### Problem requirements
Dropping every picture, set down exactly the lines in the entries below, starting with the line with "09326050204AJ" and going on through the line with "Descargo de responsabilidad".

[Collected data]
• • •
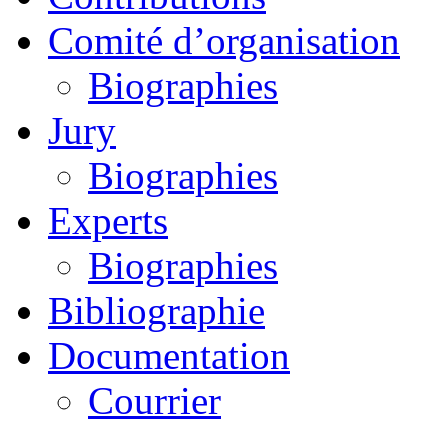
Comité d’organisation
Biographies
Jury
Biographies
Experts
Biographies
Bibliographie
Documentation
Courrier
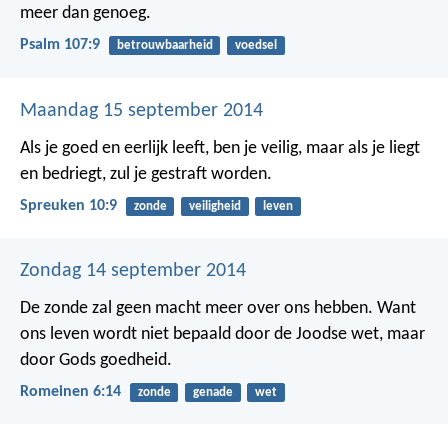
meer dan genoeg.
Psalm 107:9
betrouwbaarheid
voedsel
Maandag 15 september 2014
Als je goed en eerlijk leeft, ben je veilig,
maar als je liegt
en bedriegt, zul je gestraft worden.
Spreuken 10:9
zonde
veiligheid
leven
Zondag 14 september 2014
De zonde zal geen macht meer over ons hebben. Want
ons leven wordt niet bepaald door de Joodse wet, maar
door Gods goedheid.
Romeinen 6:14
zonde
genade
wet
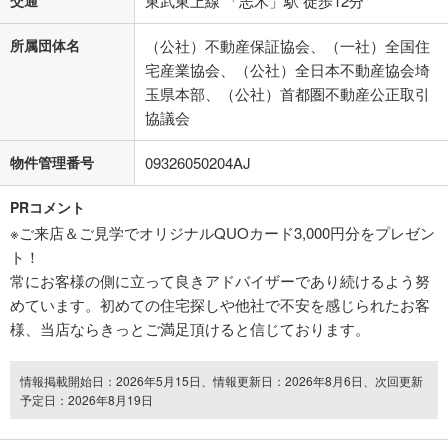
交通
東武東上線 「志木」駅 徒歩12分
所属団体名
（公社）不動産保証協会、（一社）全国住
宅産業協会、（公社）全日本不動産協会埼
玉県本部、（公社）首都圏不動産公正取引
協議会
物件管理番号
09326050204AJ
PRコメント
※ご来店＆ご見学でオリジナルQUOカード3,000円分をプレゼン
ト！
常にお客様の側に立って良きアドバイザーであり続けるよう努
めています。初めての住宅探しや他社で不安を感じられたお客
様、当店ならきっとご満足頂けると信じております。
情報掲載開始日：2026年5月15日、情報更新日：2026年8月6日、次回更新
予定日：2026年8月19日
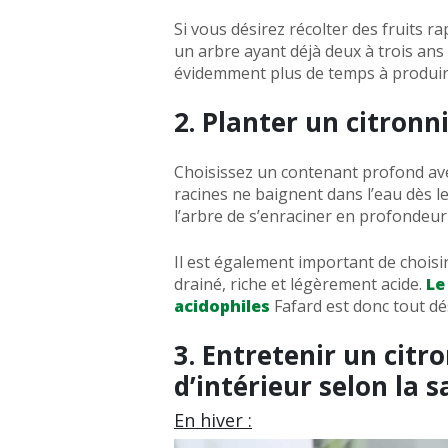
Si vous désirez récolter des fruits 
un arbre ayant déjà deux à trois an
évidemment plus de temps à produire
2. Planter un citronn
Choisissez un contenant profond ave
racines ne baignent dans l’eau dès l
l’arbre de s’enraciner en profondeur
Il est également important de choisi
drainé, riche et légèrement acide.
Le
acidophiles
Fafard est donc tout dé
3. Entretenir un citr
d’intérieur selon la s
En hiver :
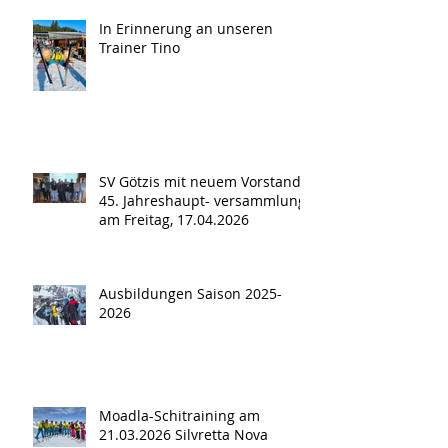
In Erinnerung an unseren
Trainer Tino
SV Götzis mit neuem Vorstand -
45. Jahreshaupt- versammlung
am Freitag, 17.04.2026
Ausbildungen Saison 2025-
2026
Moadla-Schitraining am
21.03.2026 Silvretta Nova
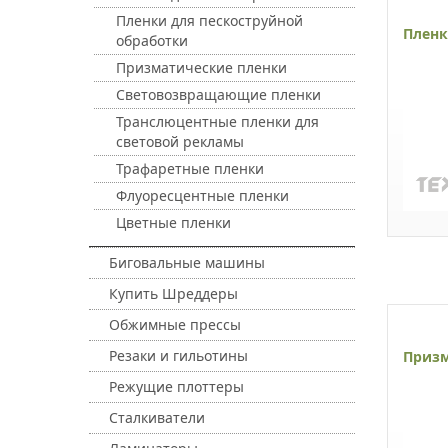
Пленки для пескоструйной
Пленк
обработки
Призматические пленки
Световозвращающие пленки
Транслюцентные пленки для
световой рекламы
Трафаретные пленки
Флуоресцентные пленки
Цветные пленки
Биговальные машины
Купить Шреддеры
Обжимные прессы
Резаки и гильотины
Призм
Режущие плоттеры
Сталкиватели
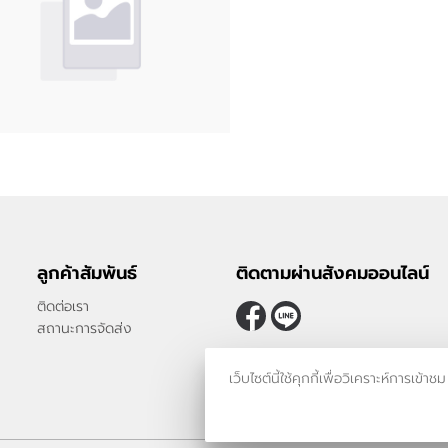
ลูกค้าสัมพันธ์
ติดตามผ่านสังคมออนไลน์
ติดต่อเรา
สถานะการจัดส่ง
เว็บไซต์นี้ใช้คุกกี้เพื่อวิเคราะห์กา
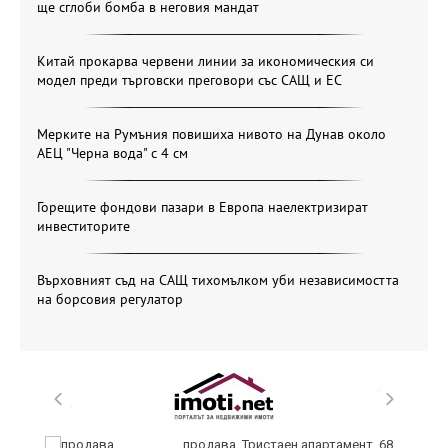
ще сглоби бомба в неговия мандат
Китай прокарва червени линии за икономическия си
модел преди търговски преговори със САЩ и ЕС
Мерките на Румъния повишиха нивото на Дунав около
АЕЦ "Черна вода" с 4 см
Горещите фондови пазари в Европа наелектризират
инвеститорите
Върховният съд на САЩ тихомълком уби независимостта
на борсовия регулатор
продава, Тристаен апартамент, 68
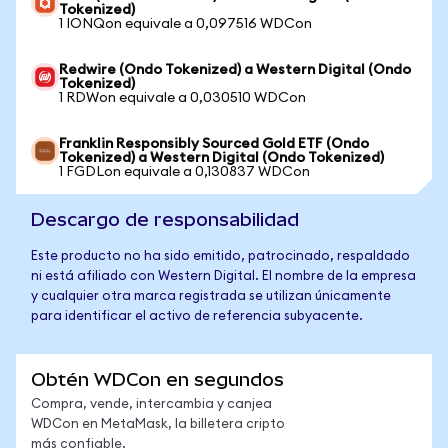
Tokenized)
1 IONQon equivale a 0,097516 WDCon
Redwire (Ondo Tokenized) a Western Digital (Ondo
Tokenized)
1 RDWon equivale a 0,030510 WDCon
Franklin Responsibly Sourced Gold ETF (Ondo
Tokenized) a Western Digital (Ondo Tokenized)
1 FGDLon equivale a 0,130837 WDCon
Descargo de responsabilidad
Este producto no ha sido emitido, patrocinado, respaldado
ni está afiliado con Western Digital. El nombre de la empresa
y cualquier otra marca registrada se utilizan únicamente
para identificar el activo de referencia subyacente.
Obtén WDCon en segundos
Compra, vende, intercambia y canjea
WDCon en MetaMask, la billetera cripto
más confiable.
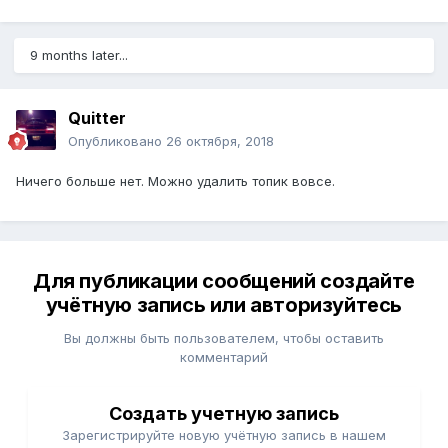
9 months later...
Quitter
Опубликовано
26 октября, 2018
Ничего больше нет. Можно удалить топик вовсе.
Для публикации сообщений создайте
учётную запись или авторизуйтесь
Вы должны быть пользователем, чтобы оставить
комментарий
Создать учетную запись
Зарегистрируйте новую учётную запись в нашем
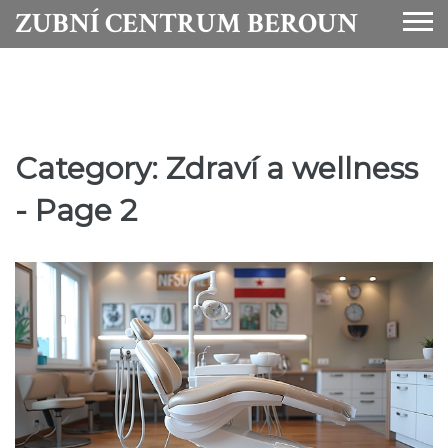
ZUBNÍ CENTRUM BEROUN
Category: Zdraví a wellness
- Page 2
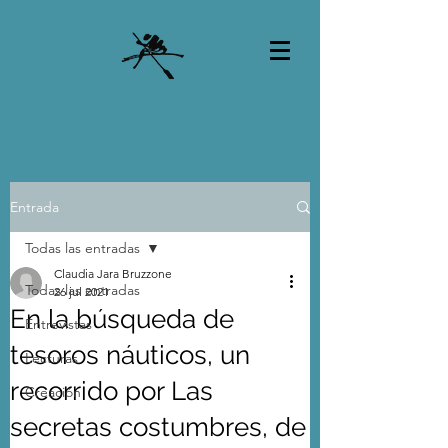
Entrada
Todas las entradas
Claudia Jara Bruzzone
Todas las entradas
26 jul 2021
En la búsqueda de
Entrevistas
tesoros náuticos, un
Lecturas
recorrido por Las
Creación
secretas costumbres, de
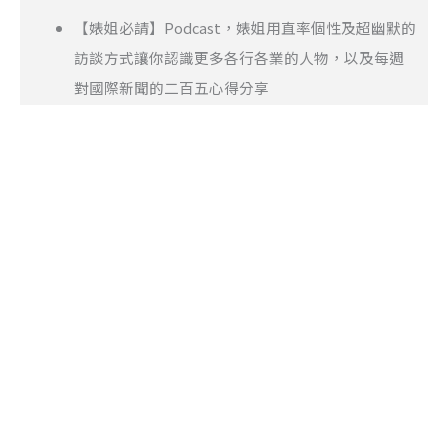
【婊姐必請】Podcast，婊姐用直率個性及超幽默的
訪談方式讓你認識更多各行各業的人物，以及每週
對國際新聞的二百五心得分享
📌Podcast 新手教學：
如何錄製 Podcast？Podcast 錄
製該注意的 5 個細節
📌Podcast 新手教學：
2024年16檔中文、英文Podcast
推薦
📌Podcast 新手教學：
Podcast 封面製作必看：5 步驟新
手也可以輕鬆做！
讓聲音成就想像，以經歷成就品質，『聲歷其境All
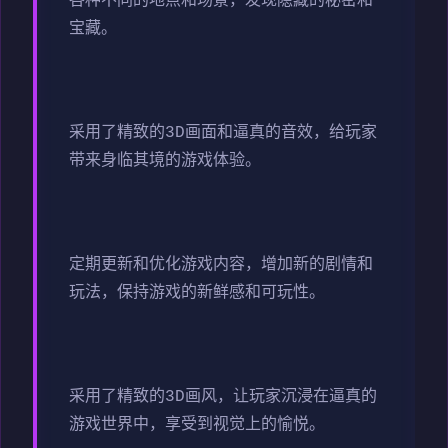
各种不同的地点和场景，发现隐藏的秘密和
宝藏。
采用了精致的3D画面和逼真的音效，给玩家
带来身临其境的游戏体验。
定期更新和优化游戏内容，增加新的剧情和
玩法，保持游戏的新鲜感和可玩性。
采用了精致的3D画风，让玩家沉浸在逼真的
游戏世界中，享受到视觉上的愉悦。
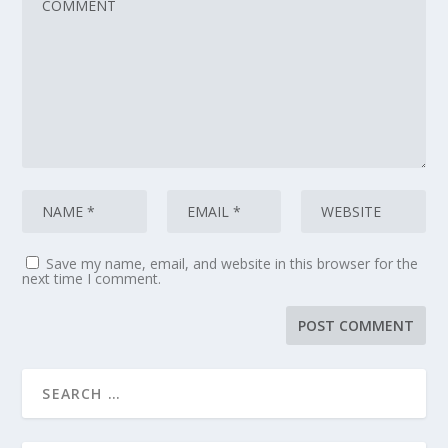
Save my name, email, and website in this browser for the
next time I comment.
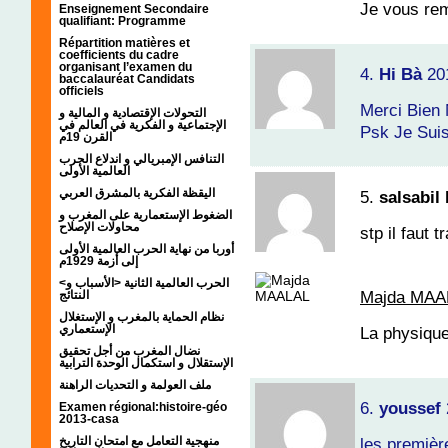
Je vous rem
Enseignement Secondaire
qualifiant: Programme
Répartition matières et
coefficients du cadre
organisant l’examen du
4.
Hi Bà
20
baccalauréat Candidats
officiels
Merci Bien
التحولات الإقتصادية و المالية و
الإجتماعية و الفكرية في العالم في
Psk Je Suis
القرن 19م
التنافس الإمبريالي و اندلاع الحرب
العالمية الأولى
اليقظة الفكرية بالمشرق العربي
5.
salsabil
الضغوط الإستعمارية على المغرب و
محاولات الإصلاح
stp il faut 
أوربا من نهاية الحرب العالمية الأولى
إلى أزمة 1929م
<الحرب العالمية الثانية <الأسباب و
Majda MAA
النتائج
نظام الحماية بالمغرب و الإستغلال
الإستعماري
La physique
نضال المغرب من أجل تحقيق
الإستقلال و استكمال الوحدة الترابية
ملف العولمة و التحديات الراهنة
6.
youssef
Examen régional:histoire-géo
2013-casa
منهجية التعامل مع امتحان التاريخ
les premièr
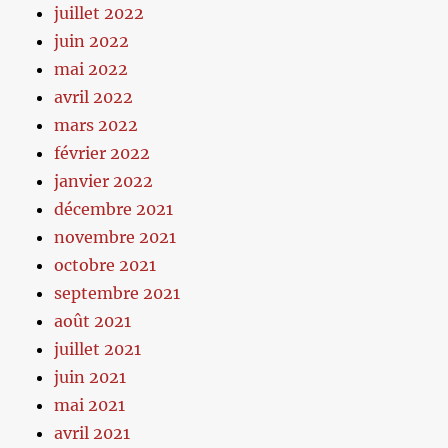
juillet 2022
juin 2022
mai 2022
avril 2022
mars 2022
février 2022
janvier 2022
décembre 2021
novembre 2021
octobre 2021
septembre 2021
août 2021
juillet 2021
juin 2021
mai 2021
avril 2021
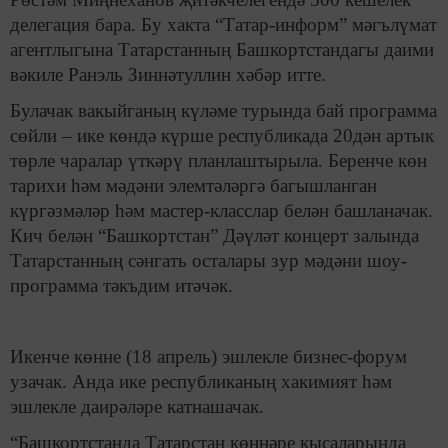
делегация бара. Бу хакта “Татар-информ” мәгълүмат
агентлыгына Татарстанның Башкортстандагы даими
вәкиле Ранэль Зиннәтуллин хәбәр итте.
Булачак вакыйганың күләме турында бай программа
сөйли – ике көндә күрше республикада 20дән артык
төрле чаралар үткәрү планлаштырыла. Беренче көн
тарихи һәм мәдәни элемтәләргә багышланган
күргәзмәләр һәм мастер-класслар белән башланачак.
Кич белән “Башкортстан” Дәүләт концерт залында
Татарстанның сәнгать осталары зур мәдәни шоу-
программа тәкъдим итәчәк.
Икенче көнне (18 апрель) эшлекле бизнес-форум
узачак. Анда ике республиканың хакимият һәм
эшлекле даирәләре катнашачак.
“Башкортстанда Татарстан көннәре кысаларында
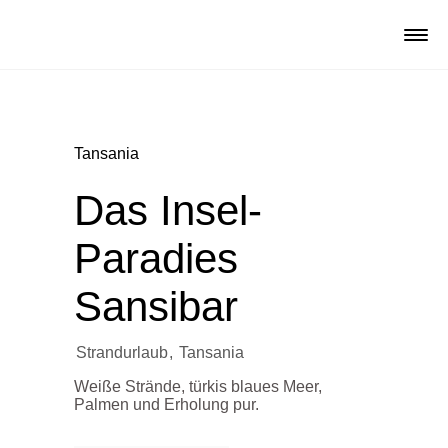
Tansania
Das Insel-
Paradies
Sansibar
Strandurlaub
,
Tansania
Weiße Strände, türkis blaues Meer,
Palmen und Erholung pur.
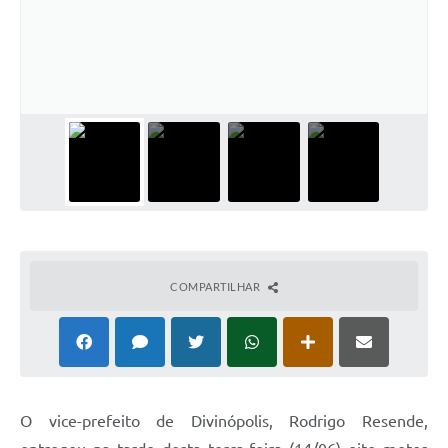
COMPARTILHAR
O vice-prefeito de Divinópolis, Rodrigo Resende,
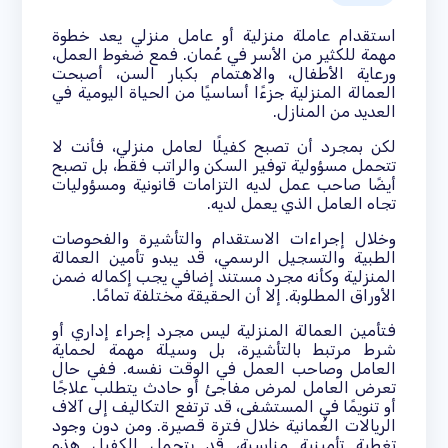
استقدام عاملة منزلية أو عامل منزلي يعد خطوة
مهمة للكثير من الأسر في عُمان. فمع ضغوط العمل،
ورعاية الأطفال، والاهتمام بكبار السن، أصبحت
العمالة المنزلية جزءًا أساسيًا من الحياة اليومية في
العديد من المنازل.
لكن بمجرد أن تصبح كفيلًا لعامل منزلي، فأنت لا
تتحمل مسؤولية توفير السكن والراتب فقط، بل تصبح
أيضًا صاحب عمل لديه التزامات قانونية ومسؤوليات
تجاه العامل الذي يعمل لديه.
وخلال إجراءات الاستقدام والتأشيرة والفحوصات
الطبية والتسجيل الرسمي، قد يبدو تأمين العمالة
المنزلية وكأنه مجرد مستند إضافي يجب إكماله ضمن
الأوراق المطلوبة. إلا أن الحقيقة مختلفة تمامًا.
فتأمين العمالة المنزلية ليس مجرد إجراء إداري أو
شرط مرتبط بالتأشيرة، بل وسيلة مهمة لحماية
العامل وصاحب العمل في الوقت نفسه. ففي حال
تعرض العامل لمرض مفاجئ أو حادث يتطلب علاجًا
أو تنويمًا في المستشفى، قد ترتفع التكاليف إلى آلاف
الريالات العُمانية خلال فترة قصيرة. ومن دون وجود
تغطية تأمينية مناسبة، قد يتحمل الكفيل هذه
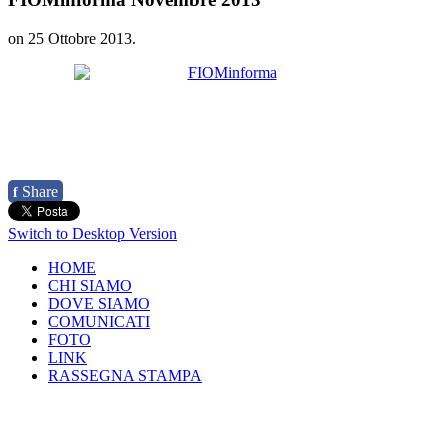
on
25 Ottobre 2013
.
Share
f
Switch to Desktop Version
HOME
CHI SIAMO
DOVE SIAMO
COMUNICATI
FOTO
LINK
RASSEGNA STAMPA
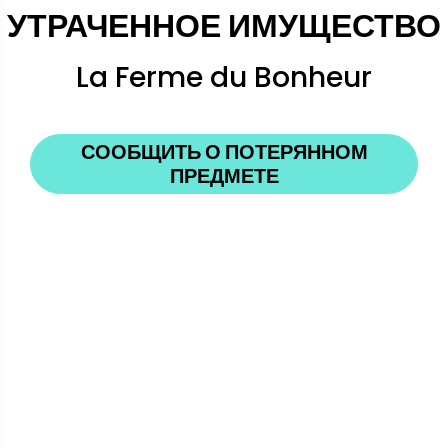
УТРАЧЕННОЕ ИМУЩЕСТВО
La Ferme du Bonheur
СООБЩИТЬ О ПОТЕРЯННОМ
ПРЕДМЕТЕ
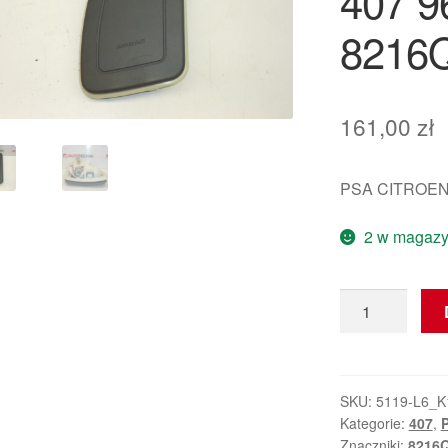
407 
8216
161,00
zł
PSA CITROEN
2 w magazy
ilość
Lewy
Airbag
Siedzeniowy
Peugeot
SKU:
5119-L6_K
Kategorie:
407
,
407
Znaczniki:
8216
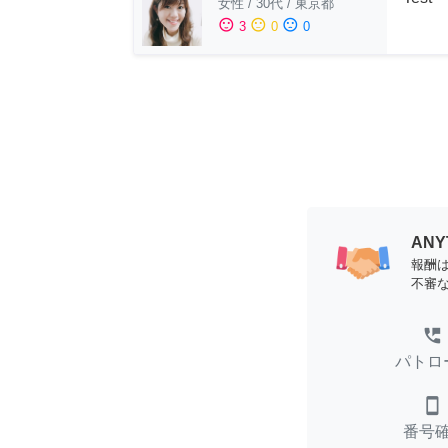
女性
/
30代
/
東京都
sentiment_satisfied
sentiment_neutral
sentiment_dissatisfied
3
0
0
AN
報酬
不審
perm_phone_msg
パトロ
smartphone
番号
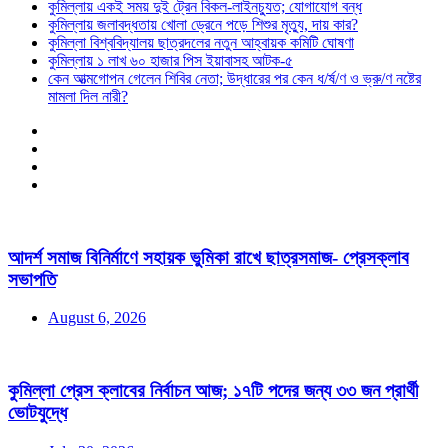
কুমিল্লায় একই সময় দুই ট্রেন বিকল-লাইনচ্যুত; যোগাযোগ বন্ধ
কুমিল্লায় জলাবদ্ধতায় খোলা ড্রেনে পড়ে শিশুর মৃত্যু, দায় কার?
কুমিল্লা বিশ্ববিদ্যালয় ছাত্রদলের নতুন আহ্বায়ক কমিটি ঘোষণা
কুমিল্লায় ১ লাখ ৬০ হাজার পিস ইয়াবাসহ আটক-৫
কেন আত্মগোপন গেলেন শিবির নেতা; উদ্ধারের পর কেন ধ/র্ষ/ণ ও ভ্রু/ণ নষ্টের
মামলা দিল নারী?
আদর্শ সমাজ বিনির্মাণে সহায়ক ভুমিকা রাখে ছাত্রসমাজ- প্রেসক্লাব
সভাপতি
August 6, 2026
কুমিল্লা প্রেস ক্লাবের নির্বাচন আজ; ১৭টি পদের জন্য ৩৩ জন প্রার্থী
ভোটযুদ্ধে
• • •
### Solved exercise
09326050204AJ
PRコメント
※ご来店＆ご見学でオリジナルQUOカード3,000円分をプレゼン
ト！
常にお客様の側に立って良きアドバイザーであり続けるよう努
めています。初めての住宅探しや他社で不安を感じられたお客
様、当店ならきっとご満足頂けると信じております。
情報掲載開始日：2026年5月15日、情報更新日：2026年8月6日、次回更新
予定日：2026年8月19日
Si vous désirez récolter des fruits 
un arbre ayant déjà deux à trois an
évidemment plus de temps à produire
2. Planter un citronn
Choisissez un contenant profond ave
racines ne baignent dans l’eau dès l
l’arbre de s’enraciner en profondeur
Il est également important de choisi
drainé, riche et légèrement acide.
Le
acidophiles
Fafard est donc tout dé
3. Entretenir un citr
d’intérieur selon la s
En hiver :
In Erinnerung an unseren
Trainer Tino
SV Götzis mit neuem Vorstand -
45. Jahreshaupt- versammlung
am Freitag, 17.04.2026
Ausbildungen Saison 2025-
2026
Moadla-Schitraining am
21.03.2026 Silvretta Nova
Пленки для пескоструйной
Пленк
обработки
Призматические пленки
Световозвращающие пленки
Транслюцентные пленки для
световой рекламы
Трафаретные пленки
Флуоресцентные пленки
Цветные пленки
Биговальные машины
Купить Шреддеры
Обжимные прессы
Резаки и гильотины
Призм
Режущие плоттеры
Сталкиватели
ลูกค้าสัมพันธ์
ติดตามผ่านสังคมออนไลน์
ติดต่อเรา
สถานะการจัดส่ง
เว็บไซต์นี้ใช้คุกกี้เพื่อวิเคราะห์กา
ще сглоби бомба в неговия мандат
Китай прокарва червени линии за икономическия си
модел преди търговски преговори със САЩ и ЕС
Мерките на Румъния повишиха нивото на Дунав около
АЕЦ "Черна вода" с 4 см
Горещите фондови пазари в Европа наелектризират
инвеститорите
Върховният съд на САЩ тихомълком уби независимостта
на борсовия регулатор
продава, Тристаен апартамент, 68
Tokenized)
1 IONQon equivale a 0,097516 WDCon
Redwire (Ondo Tokenized) a Western Digital (Ondo
Tokenized)
1 RDWon equivale a 0,030510 WDCon
Franklin Responsibly Sourced Gold ETF (Ondo
Tokenized) a Western Digital (Ondo Tokenized)
1 FGDLon equivale a 0,130837 WDCon
Descargo de responsabilidad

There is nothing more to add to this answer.